In Central Alaska, natural asbestos deposits and historic asbestos prospects occur along a northeast-trending ridge of the Yukon-Tanana Upland Terrane. This area includes portions of the Yukon River and the Dalton Highway. West Alaska features asbestos deposits on the Cape Newenham peninsula near Bristol Bay. To the north, the mineral-rich mountains of the Brooks Range contain large deposits of jade, copper and asbestos.

Other notable areas with naturally occurring asbestos in the Arctic Circle include the cities of Kobuk, Ambler, Shungnak and Dahl Creek. Experts believe more deposits will occur over time, specifically in mineral-rich locations.

Jobsites with Known Asbestos Exposure:

  • Arctic Surplus
  • Fish Creek Quarry
  • Ambler Gravel Pit
  • Bonnie Brae Quarry
  • Golden Valley Electric Association
  • Elmendorf Air Force Base
  • Mountain Aviation of Sitka
  • Sitka Paper Mill in Anchorage
  • Anchorage Hospital
  • Ladd Air Force Base at Fairbanks
  • Clinton Mine Div.
  • Cassiar Asbestos Corp., Ltd.
  • Georgia Pacific Paper Mill in Ketchikan
  • Slate Creek Asbestos
  • U.S. Naval Base at Kodiak
  • California Creek Mine
  • Seward Ships Drydock
  • Lemon Creek Quarry
  • Alaskan Pipeline at Valdez
  • Treadwell Quarry

Arctic Surplus

Arctic Surplus is a former Alaskan salvage yard covering 24 acres in southeast Fairbanks. Also known as Arctic Salvage and McPeak Salvage, an investigation deemed the site a public health hazard. It revealed soil and groundwater contaminated with asbestos. The investigation also uncovered past exposures of workers to asbestos, lead and other harmful on-site contaminants.

The site accumulated salvaged materials and scrap for more than 40 years. The materials included asbestos rolls, bricks, pipe wrapping and insulation. In 1989 the Environmental Protection Agency surrounded the site with a fence and removed 22,200 pounds of asbestos.

Arctic Surplus was on the National Priorities List as a Superfund site the following year. Cleanup efforts and safety evaluations continued for decades until removal from the National Priorities List in 2006.

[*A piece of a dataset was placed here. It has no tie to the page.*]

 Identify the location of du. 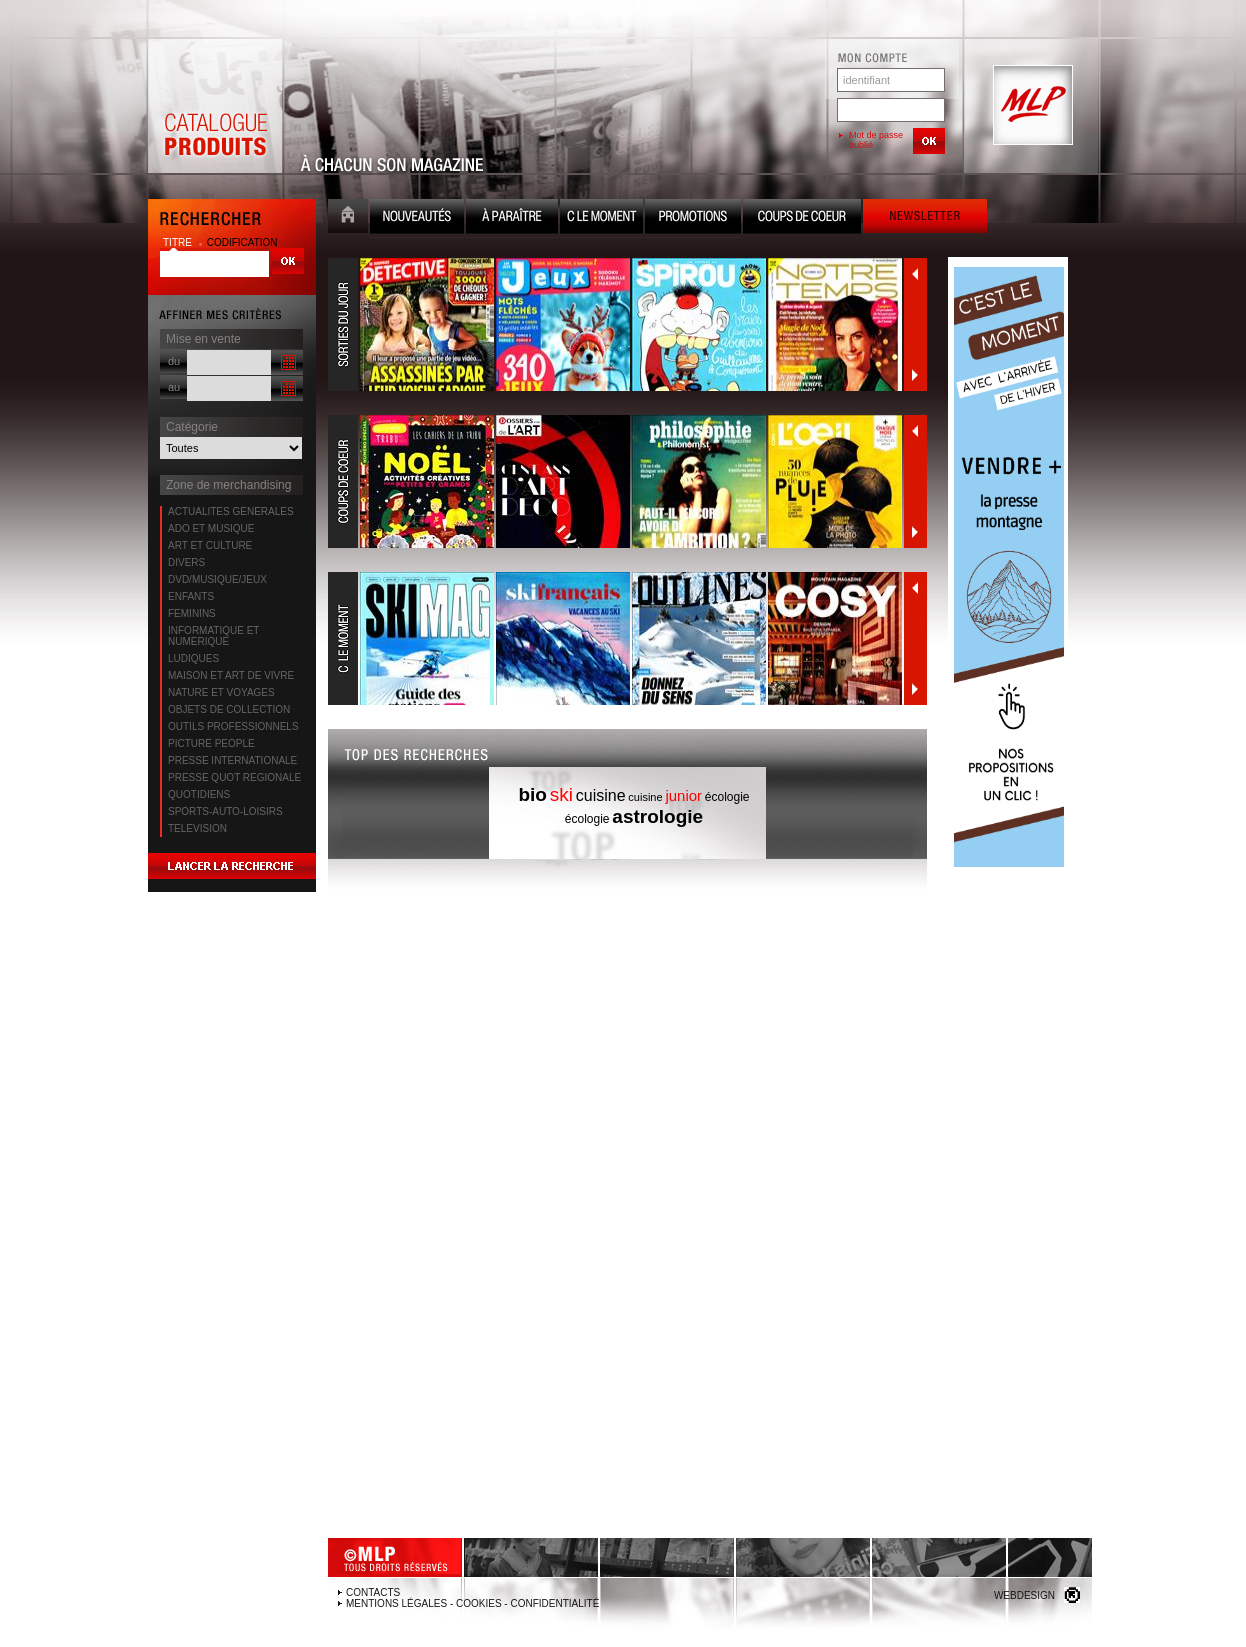
(174, 361).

Use of Asbestos Gravel in Alaska

In February 2010, state Rep. Reggie Joule, R-Ala., introduced House Bill 333, allowing the use of gravel contaminated with naturally occurring asbestos in private and state-run construction projects. In addition, it set out to give immunity to landowners and people who supply or use the contaminated gravel, essentially blocking any litigation from injury, illness, death or other damages related to asbestos exposure.

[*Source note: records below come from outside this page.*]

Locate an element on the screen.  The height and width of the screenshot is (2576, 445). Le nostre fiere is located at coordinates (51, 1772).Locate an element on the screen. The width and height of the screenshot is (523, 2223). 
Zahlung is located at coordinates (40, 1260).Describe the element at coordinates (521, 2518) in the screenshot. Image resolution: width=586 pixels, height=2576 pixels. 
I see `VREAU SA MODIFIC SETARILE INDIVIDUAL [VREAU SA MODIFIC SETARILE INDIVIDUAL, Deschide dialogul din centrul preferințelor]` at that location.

The bill died in committee, but the high demand for gravel remained. Significant projects faced stalls and setbacks from a lack of access to uncontaminated gravel. The House revived the bill two years later as House Bill 258. This time, it passed into law, and went into effect on May 5, 2012.

Several federal agencies in the U.S. strictly regulate asbestos-containing materials. The regulation of naturally occurring asbestos is also growing in popularity.

California and Virginia have been regulating the use of NOA for years. Several other states are currently considering similar measures.